The problem of shallow water tank

[kan]

A cylindrical water tank, [MATH]5m[/MATH] radius, [MATH]20m[/MATH] height is being drained at the bottom of the tank. The amount of water released with average speed [MATH]0.5\sqrt{h}[/MATH] (h is the height of the water tank). Ask after how long the tank will run out?

Some answers are given:

a) 20 hours

b) 620 minutes

c) 400.862 minutes

d) 1404.962 minutes

My method is as follows: [MATH](\pi∗5^{2}∗20)/(0.5\sqrt{20})=702.481[/MATH] minutes

I do not know where was wrong. Looking forward to your help. Thanks!

 

[lev888]

A cylindrical water tank, [MATH]5m[/MATH] radius, [MATH]20m[/MATH] height is being drained at the bottom of the tank. The amount of water released with average speed [MATH]0.5\sqrt{h}[/MATH] (h is the height of the water tank). Ask after how long the tank will run out?

Some answers are given:

a) 20 hours

b) 620 minutes

c) 400.862 minutes

d) 1404.962 minutes

My method is as follows: [MATH](\pi∗5^{2}∗20)/(0.5\sqrt{20})=702.481[/MATH] minutes

I do not know where was wrong. Looking forward to your help. Thanks!

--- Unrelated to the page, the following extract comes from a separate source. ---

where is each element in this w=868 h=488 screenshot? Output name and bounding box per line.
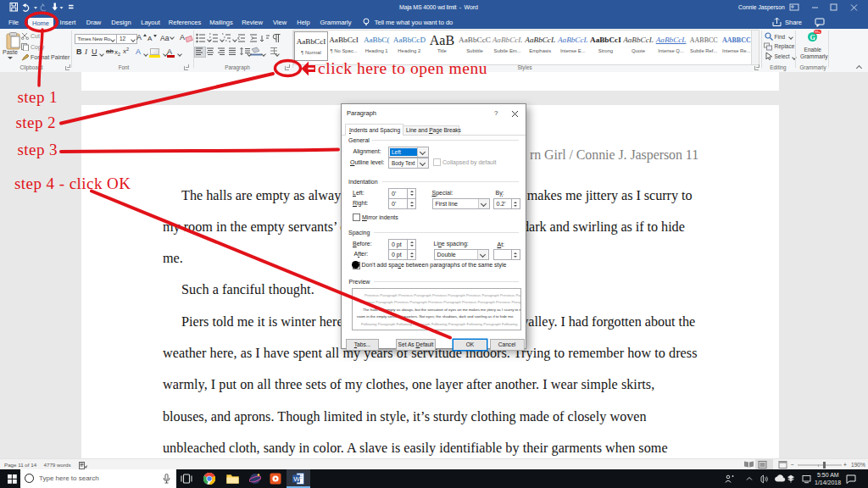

Is h height of the tank or current water level?
What are the units of speed?

 

[Steven G]

A cylindrical water tank, [MATH]5m[/MATH] radius, [MATH]20m[/MATH] height is being drained at the bottom of the tank. The amount of water released with average speed [MATH]0.5\sqrt{h}[/MATH] (h is the height of the water tank). Ask after how long the tank will run out?

Some answers are given:

a) 20 hours

b) 620 minutes

c) 400.862 minutes

d) 1404.962 minutes

My method is as follows: [MATH](\pi∗5^{2}∗20)/(0.5\sqrt{20})=702.481[/MATH] minutes

I do not know where was wrong. Looking forward to your help. Thanks!

I have one question for you? Why minutes? Why not hours or seconds?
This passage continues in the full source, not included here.